--- HOW TO COMPLETE THIS TASK ---
Return all entries below exactly. Skip nothing.

--- RECORDS FOR THE EXERCISE ---
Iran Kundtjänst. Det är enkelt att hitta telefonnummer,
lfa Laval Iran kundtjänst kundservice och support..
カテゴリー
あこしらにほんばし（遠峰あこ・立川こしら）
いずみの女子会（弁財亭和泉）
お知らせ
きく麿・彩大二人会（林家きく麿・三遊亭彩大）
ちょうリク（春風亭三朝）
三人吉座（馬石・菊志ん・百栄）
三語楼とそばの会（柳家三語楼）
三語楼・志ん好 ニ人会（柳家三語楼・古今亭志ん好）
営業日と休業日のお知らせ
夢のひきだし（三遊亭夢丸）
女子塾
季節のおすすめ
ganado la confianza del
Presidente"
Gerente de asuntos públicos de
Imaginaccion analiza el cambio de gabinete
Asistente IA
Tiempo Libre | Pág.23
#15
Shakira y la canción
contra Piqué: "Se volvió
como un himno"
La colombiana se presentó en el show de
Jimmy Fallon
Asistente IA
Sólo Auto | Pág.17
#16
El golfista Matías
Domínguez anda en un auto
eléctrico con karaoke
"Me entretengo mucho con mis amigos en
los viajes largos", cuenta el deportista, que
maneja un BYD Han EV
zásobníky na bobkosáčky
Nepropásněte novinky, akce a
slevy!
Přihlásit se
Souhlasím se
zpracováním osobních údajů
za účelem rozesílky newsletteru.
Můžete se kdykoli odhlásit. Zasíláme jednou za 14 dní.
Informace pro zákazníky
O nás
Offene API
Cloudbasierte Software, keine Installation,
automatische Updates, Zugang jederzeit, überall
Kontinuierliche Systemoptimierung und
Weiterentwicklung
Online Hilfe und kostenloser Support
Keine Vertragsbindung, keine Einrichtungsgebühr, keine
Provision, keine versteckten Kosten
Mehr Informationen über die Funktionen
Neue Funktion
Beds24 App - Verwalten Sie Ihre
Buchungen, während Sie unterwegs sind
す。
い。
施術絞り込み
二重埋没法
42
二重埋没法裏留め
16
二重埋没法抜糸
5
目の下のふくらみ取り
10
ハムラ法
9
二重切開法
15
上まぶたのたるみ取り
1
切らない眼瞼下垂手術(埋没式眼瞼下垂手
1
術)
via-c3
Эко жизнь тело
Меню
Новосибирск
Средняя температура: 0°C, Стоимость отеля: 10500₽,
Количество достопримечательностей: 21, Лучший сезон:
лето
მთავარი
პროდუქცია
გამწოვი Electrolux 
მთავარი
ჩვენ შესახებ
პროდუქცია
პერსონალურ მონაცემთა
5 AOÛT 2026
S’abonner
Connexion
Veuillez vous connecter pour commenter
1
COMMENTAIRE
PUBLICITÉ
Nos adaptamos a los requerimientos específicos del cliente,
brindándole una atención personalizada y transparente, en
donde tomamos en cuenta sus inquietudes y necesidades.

--- OUTPUT FOR THIS EXERCISE ---
Iran Kundtjänst. Det är enkelt att hitta telefonnummer,
lfa Laval Iran kundtjänst kundservice och support..
カテゴリー
あこしらにほんばし（遠峰あこ・立川こしら）
いずみの女子会（弁財亭和泉）
お知らせ
きく麿・彩大二人会（林家きく麿・三遊亭彩大）
ちょうリク（春風亭三朝）
三人吉座（馬石・菊志ん・百栄）
三語楼とそばの会（柳家三語楼）
三語楼・志ん好 ニ人会（柳家三語楼・古今亭志ん好）
営業日と休業日のお知らせ
夢のひきだし（三遊亭夢丸）
女子塾
季節のおすすめ
ganado la confianza del
Presidente"
Gerente de asuntos públicos de
Imaginaccion analiza el cambio de gabinete
Asistente IA
Tiempo Libre | Pág.23
#15
Shakira y la canción
contra Piqué: "Se volvió
como un himno"
La colombiana se presentó en el show de
Jimmy Fallon
Asistente IA
Sólo Auto | Pág.17
#16
El golfista Matías
Domínguez anda en un auto
eléctrico con karaoke
"Me entretengo mucho con mis amigos en
los viajes largos", cuenta el deportista, que
maneja un BYD Han EV
zásobníky na bobkosáčky
Nepropásněte novinky, akce a
slevy!
Přihlásit se
Souhlasím se
zpracováním osobních údajů
za účelem rozesílky newsletteru.
Můžete se kdykoli odhlásit. Zasíláme jednou za 14 dní.
Informace pro zákazníky
O nás
Offene API
Cloudbasierte Software, keine Installation,
automatische Updates, Zugang jederzeit, überall
Kontinuierliche Systemoptimierung und
Weiterentwicklung
Online Hilfe und kostenloser Support
Keine Vertragsbindung, keine Einrichtungsgebühr, keine
Provision, keine versteckten Kosten
Mehr Informationen über die Funktionen
Neue Funktion
Beds24 App - Verwalten Sie Ihre
Buchungen, während Sie unterwegs sind
す。
い。
施術絞り込み
二重埋没法
42
二重埋没法裏留め
16
二重埋没法抜糸
5
目の下のふくらみ取り
10
ハムラ法
9
二重切開法
15
上まぶたのたるみ取り
1
切らない眼瞼下垂手術(埋没式眼瞼下垂手
1
術)
via-c3
Эко жизнь тело
Меню
Новосибирск
Средняя температура: 0°C, Стоимость отеля: 10500₽,
Количество достопримечательностей: 21, Лучший сезон:
лето
მთავარი
პროდუქცია
გამწოვი Electrolux 
მთავარი
ჩვენ შესახებ
პროდუქცია
პერსონალურ მონაცემთა
5 AOÛT 2026
S’abonner
Connexion
Veuillez vous connecter pour commenter
1
COMMENTAIRE
PUBLICITÉ
Nos adaptamos a los requerimientos específicos del cliente,
brindándole una atención personalizada y transparente, en
donde tomamos en cuenta sus inquietudes y necesidades.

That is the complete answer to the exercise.